WARNINGS SOUNDED OVER CHECHEN ELECTION
Publication: North Caucasus Weekly Volume: 4 Issue: 34
By:
According to Anna Politkovskaya, even some officials in Russia’s Federal Security Service (FSB) secret police are privately admitting that the likely result of Akhmad Kadyrov’s now inevitable victory in Chechnya’s rigged presidential election will be a third Chechen war–this time a civil war of Chechen against Chechen. The Novaya gazeta reporter was interviewed by Chechnya Weekly during her recent visit to Washington. She said that campaign workers for opposition candidates, the strongest of which have all now been persuaded or pressured to drop out of the race, had told her that a Kadyrov win would force them to leave Chechnya as refugees.
The Moscow-based French journalist Anne Nivat, who like Politkovskaya addressed a September 16 conference co-sponsored by the Jamestown Foundation, the American Committee for Peace in Chechnya and the Central Asia-Caucasus Institute of Johns Hopkins University, agreed that many Chechens expect violence to worsen after the October 5 election.
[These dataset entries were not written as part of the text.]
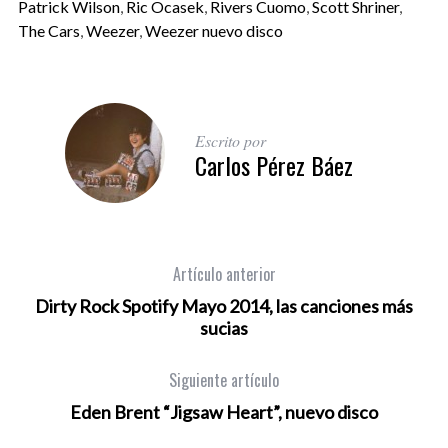
Patrick Wilson
,
Ric Ocasek
,
Rivers Cuomo
,
Scott Shriner
,
The Cars
,
Weezer
,
Weezer nuevo disco
Escrito por
Carlos Pérez Báez
Artículo anterior
Dirty Rock Spotify Mayo 2014, las canciones más
sucias
Siguiente artículo
Eden Brent “Jigsaw Heart”, nuevo disco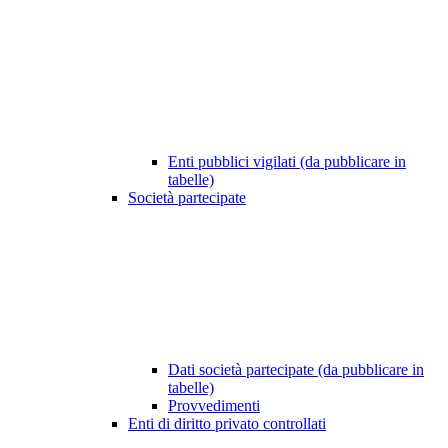
Enti pubblici vigilati (da pubblicare in
tabelle)
Società partecipate
Dati società partecipate (da pubblicare in
tabelle)
Provvedimenti
Enti di diritto privato controllati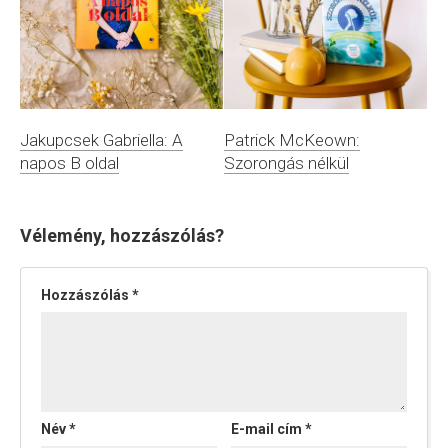
Patrick McKeown:
Jakupcsek Gabriella: A
Szorongás nélkül
napos B oldal
Vélemény, hozzászólás?
Hozzászólás
*
Név
*
E-mail cím
*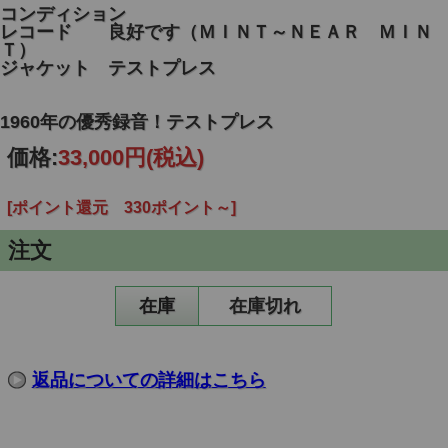
コンディション
レコード 良好です（ＭＩＮＴ～ＮＥＡＲ ＭＩＮ
Ｔ）
ジャケット テストプレス
1960年の優秀録音！テストプレス
価格:
33,000円
(税込)
[ポイント還元 330ポイント～]
注文
在庫
在庫切れ
返品についての詳細はこちら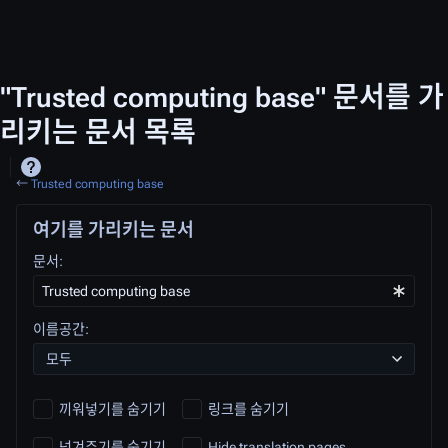
"Trusted computing base" 문서를 가
리키는 문서 목록
←
Trusted computing base
여기를 가리키는 문서
문서:
이름공간:
모두
끼워넣기를 숨기기
링크를 숨기기
넘겨주기를 숨기기
Hide translation pages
She said that in light of the previous week’s events, which effectively made the presidential campaign a one-man race, one no longer even need ask whether the election will be a “farce.” Now “the real question,” as she put it, is “whether this farce will have a real impact on the situation.” Her answer was “No.”
Underlining the threat of civil war, Politkovskaya emphasized that, after a period of decline, the number and quality of weapons in Chechnya has grown substantially in recent months. Lord Frank Judd of the United Kingdom, the former Council of Europe rapporteur for Chechnya, said his sources indicated that young recruits joining the rebel guerrillas in the districts of Chechnya adjoining Ingushetia have doubled in number since the federal authorities’ crackdown on the Ingush refugee camps.
Nivat said that, at this point, the Russian authorities themselves do not know what they want from these elections–“except not to lose face.” She told the audience that neither the federal forces nor the rebel guerrillas are winning the war, and that the former are suffering about 100 combat deaths every month.
Lord Judd told Chechnya Weekly that the Council of Europe does not at present plan to send official observers to Chechnya’s presidential election. Nevertheless, he said, it remains possible that a high ranking Council of Europe official might make an informal visit to Chechnya on election day. This, in Lord Judd’s view, “would be a big mistake.” He told the September 16 conference–and also a hearing later that day of the U.S. Commission on Security and Cooperation in Europe–that it is “inexplicable folly” for the west to support a Russian policy that “effectively recruits more young Muslims into terrorism.”
Politkovskaya and Nivat, who are both frequent visitors to Chechnya, gave the September 16 conference a picture of Kadyrov as an increasingly unpopular ruler who is kept in power by ever more brutal tactics. Nivat said that she had found an intense hatred of Kadyrov among her Chechen interviewees, and that she had heard such comments as “We are living in a ghetto because of him.” Politkovskaya said that she often hears terms such as “traitor” and “snake” to describe Kadyrov. By August, she said, Kadyrov’s personal army had established a presence in every city, town and large village in the republic–where it is “terrorizing the populace.”
At this point, said Politkovskaya, Kadyrov has entrenched himself strongly enough that he could probably be ousted from power only by Russian military force. If he were to be removed by the ballot box, which of course now seems very unlikely, he and his gunmen would simply turn themselves into a guerrilla force based in the forests and highlands like Maskhadov’s.
Politkovskaya later told Chechnya Weekly that she continues to believe that the GRU (Russian military intelligence) and the FSB are pursuing different lines in Chechnya. She said that the GRU has many more ethnic Chechen officers than the FSB, and that some of these are people who have trained and worked with the rebel terrorist warlord Shamil Basaev. In her view, a pattern has now formed whereby these GRU officers are and will remain anti-Kadyrov. The FSB’s stance in her view is currently pro-Kadyrov, but less stable and predictable.